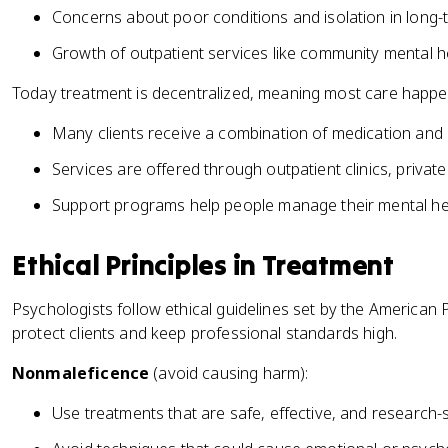
Concerns about poor conditions and isolation in long-t
Growth of outpatient services like community mental h
Today treatment is decentralized, meaning most care happen
Many clients receive a combination of medication and 
Services are offered through outpatient clinics, private
Support programs help people manage their mental heal
Ethical Principles in Treatment
Psychologists follow ethical guidelines set by the American 
protect clients and keep professional standards high.
Nonmaleficence
(avoid causing harm):
Use treatments that are safe, effective, and research-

— What to work on —
With the line containing "Ethical Principles in Treatment" as the start and the last line of the listing as the end, restate that stretch word for word and nothing else.

— Answer to this exercise —
Ethical Principles in Treatment
Psychologists follow ethical guidelines set by the American 
protect clients and keep professional standards high.
Nonmaleficence
(avoid causing harm):
Use treatments that are safe, effective, and research-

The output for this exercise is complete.